> Your instructions
Write out the lines of the material below exactly, beginning at the line with "Kancelarierp.pl" and stopping after the line with "pour l'Angleterre et pour former le noyau", and leave out the pictures.

> Data extract
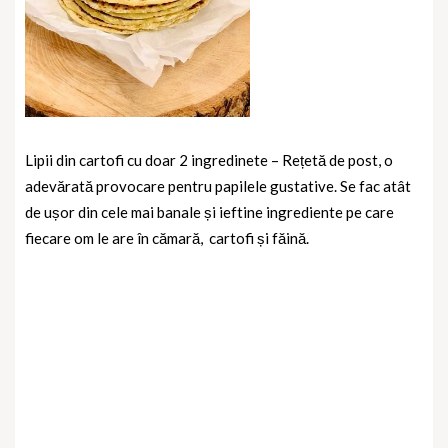
Lipii din cartofi cu doar 2 ingredinete – Rețetă de post, o
adevărată provocare pentru papilele gustative. Se fac atât
de ușor din cele mai banale și ieftine ingrediente pe care
fiecare om le are în cămară,
cartofi și făină.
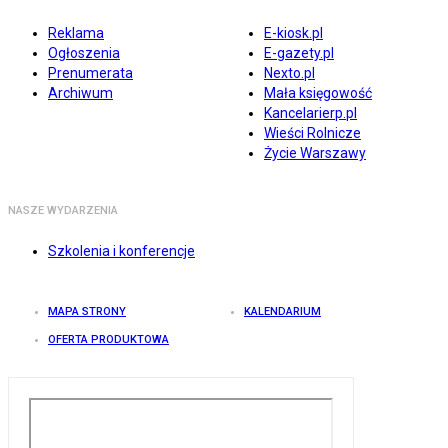
Reklama
E-kiosk.pl
Ogłoszenia
E-gazety.pl
Prenumerata
Nexto.pl
Archiwum
Mała księgowość
Kancelarierp.pl
Wieści Rolnicze
Życie Warszawy
NASZE WYDARZENIA
Szkolenia i konferencje
MAPA STRONY
KALENDARIUM
OFERTA PRODUKTOWA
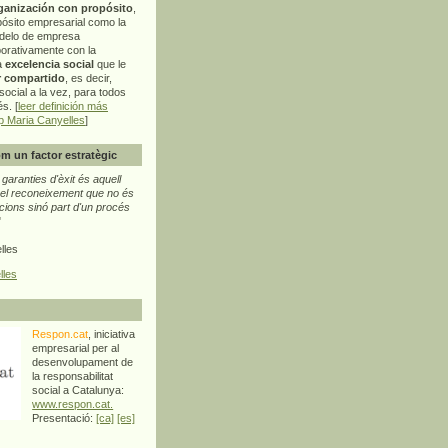
ganización con propósito
,
pósito empresarial como la
delo de empresa
orativamente con la
a
excelencia social
que le
r compartido
, es decir,
ocial a la vez, para todos
s. [
leer definición más
p Maria Canyelles
]
m un factor estratègic
aranties d'èxit és aquell
l reconeixement que no és
cions sinó part d'un procés
"
lles
lles
Respon.cat
, iniciativa
empresarial per al
desenvolupament de
la responsabilitat
social a Catalunya:
www.respon.cat.
Presentació:
[ca]
[es]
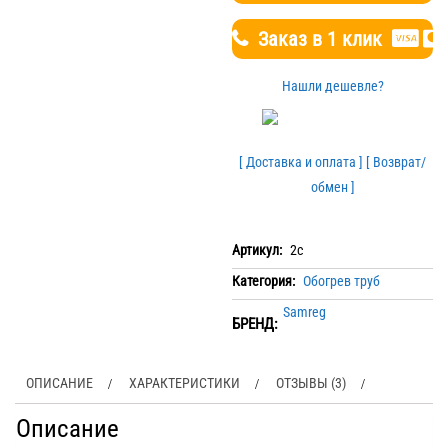
Заказ в 1 клик
Нашли дешевле?
[ Доставка и оплата ]
[ Возврат/
обмен ]
Артикул:
2c
Категория:
Обогрев труб
Samreg
БРЕНД:
ОПИСАНИЕ
ХАРАКТЕРИСТИКИ
ОТЗЫВЫ (3)
Описание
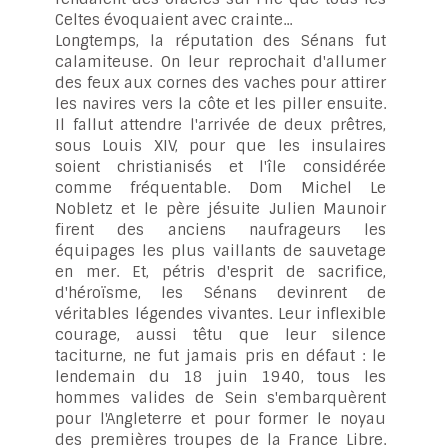
Celtes évoquaient avec crainte...
Longtemps, la réputation des Sénans fut
calamiteuse. On leur reprochait d'allumer
des feux aux cornes des vaches pour attirer
les navires vers la côte et les piller ensuite.
Il fallut attendre l'arrivée de deux prêtres,
sous Louis XIV, pour que les insulaires
soient christianisés et l'île considérée
comme fréquentable. Dom Michel Le
Nobletz et le père jésuite Julien Maunoir
firent des anciens naufrageurs les
équipages les plus vaillants de sauvetage
en mer. Et, pétris d'esprit de sacrifice,
d'héroïsme, les Sénans devinrent de
véritables légendes vivantes. Leur inflexible
courage, aussi têtu que leur silence
taciturne, ne fut jamais pris en défaut : le
lendemain du 18 juin 1940, tous les
hommes valides de Sein s'embarquèrent
pour l'Angleterre et pour former le noyau
des premières troupes de la France Libre.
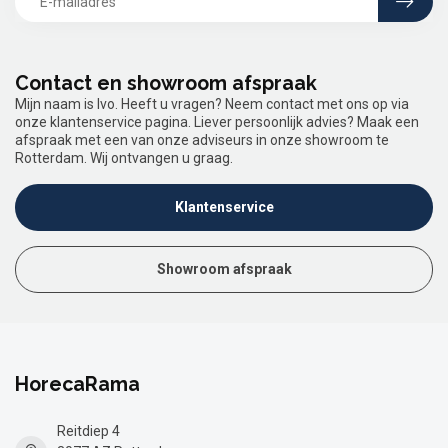
Contact en showroom afspraak
Mijn naam is Ivo. Heeft u vragen? Neem contact met ons op via
onze klantenservice pagina. Liever persoonlijk advies? Maak een
afspraak met een van onze adviseurs in onze showroom te
Rotterdam. Wij ontvangen u graag.
Klantenservice
Showroom afspraak
HorecaRama
Reitdiep 4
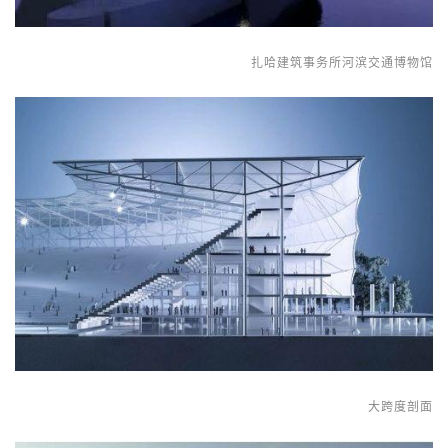
扎哈建筑事务所河滨交通博物馆
大跨度剖面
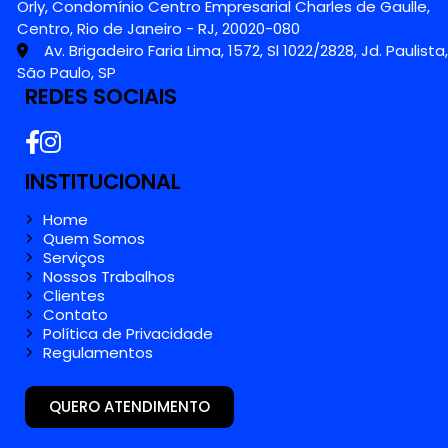
Orly, Condomínio Centro Empresarial Charles de Gaulle,
Centro, Rio de Janeiro - RJ, 20020-080
Av. Brigadeiro Faria Lima, 1572, Sl 1022/2828, Jd. Paulista,
São Paulo, SP
REDES SOCIAIS
INSTITUCIONAL
Home
Quem Somos
Serviços
Nossos Trabalhos
Clientes
Contato
Política de Privacidade
Regulamentos
QUERO ATENDIMENTO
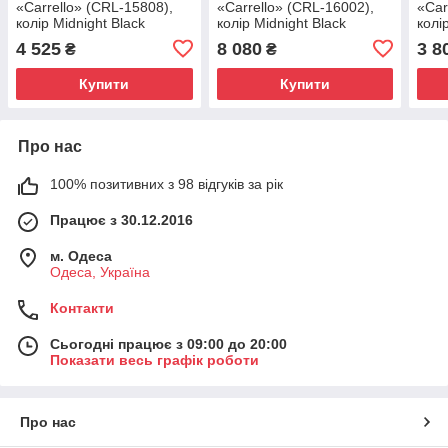
«Carrello» (CRL-15808),
«Carrello» (CRL-16002),
«Car
колір Midnight Black
колір Midnight Black
колі
(полінучно-чорний)
(полінучно-чорний)
4 525
8 080
3 8
₴
₴
Купити
Купити
Про нас
100% позитивних з 98 відгуків за рік
Працює з 30.12.2016
м. Одеса
Одеса, Україна
Контакти
Сьогодні працює з 09:00 до 20:00
Показати весь графік роботи
Про нас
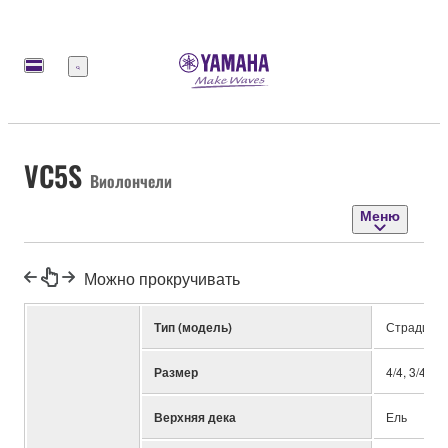
Меню
VC5S
Виолончели
Меню
Можно прокручивать
Тип (модель)
Страдива
Размер
4/4, 3/4, 1/
Верхняя дека
Ель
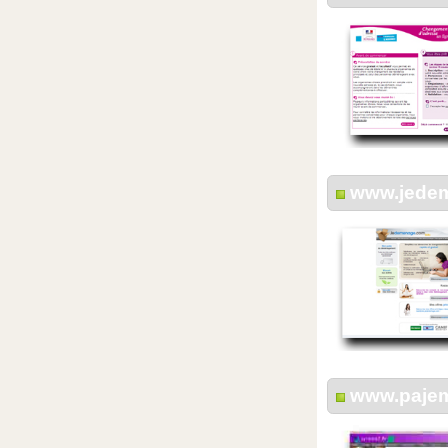
www.jede
www.pajemp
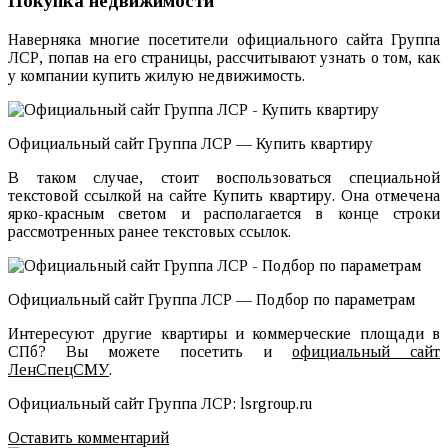
Покупка недвижимости
Наверняка многие посетители официального сайта Группа
ЛСР, попав на его страницы, рассчитывают узнать о том, как
у компании купить жилую недвижимость.
Официальный сайт Группа ЛСР — Купить квартиру
В таком случае, стоит воспользоваться специальной
текстовой ссылкой на сайте Купить квартиру. Она отмечена
ярко-красным светом и располагается в конце строки
рассмотренных ранее текстовых ссылок.
Официальный сайт Группа ЛСР — Подбор по параметрам
Интересуют другие квартиры и коммерческие площади в
СПб? Вы можете посетить и
официальный сайт
ЛенСпецСМУ
.
Официальный сайт Группа ЛСР: lsrgroup.ru
Оставить комментарий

> Written response
Kancelarierp.pl
Wieści Rolnicze
Życie Warszawy
NASZE WYDARZENIA
Szkolenia i konferencje
MAPA STRONY
KALENDARIUM
OFERTA PRODUKTOWA
ganización con propósito
,
pósito empresarial como la
delo de empresa
orativamente con la
a
excelencia social
que le
r compartido
, es decir,
ocial a la vez, para todos
s. [
leer definición más
p Maria Canyelles
]
m un factor estratègic
aranties d'èxit és aquell
l reconeixement que no és
cions sinó part d'un procés
"
lles
lles
Respon.cat
, iniciativa
empresarial per al
desenvolupament de
la responsabilitat
social a Catalunya:
www.respon.cat.
Presentació:
[ca]
[es]
Заказ в 1 клик
Нашли дешевле?
[ Доставка и оплата ]
[ Возврат/
обмен ]
Артикул:
2c
Категория:
Обогрев труб
Samreg
БРЕНД:
ОПИСАНИЕ
ХАРАКТЕРИСТИКИ
ОТЗЫВЫ (3)
Описание
Celtes évoquaient avec crainte...
Longtemps, la réputation des Sénans fut
calamiteuse. On leur reprochait d'allumer
des feux aux cornes des vaches pour attirer
les navires vers la côte et les piller ensuite.
Il fallut attendre l'arrivée de deux prêtres,
sous Louis XIV, pour que les insulaires
soient christianisés et l'île considérée
comme fréquentable. Dom Michel Le
Nobletz et le père jésuite Julien Maunoir
firent des anciens naufrageurs les
équipages les plus vaillants de sauvetage
en mer. Et, pétris d'esprit de sacrifice,
d'héroïsme, les Sénans devinrent de
véritables légendes vivantes. Leur inflexible
courage, aussi têtu que leur silence
taciturne, ne fut jamais pris en défaut : le
lendemain du 18 juin 1940, tous les
hommes valides de Sein s'embarquèrent
pour l'Angleterre et pour former le noyau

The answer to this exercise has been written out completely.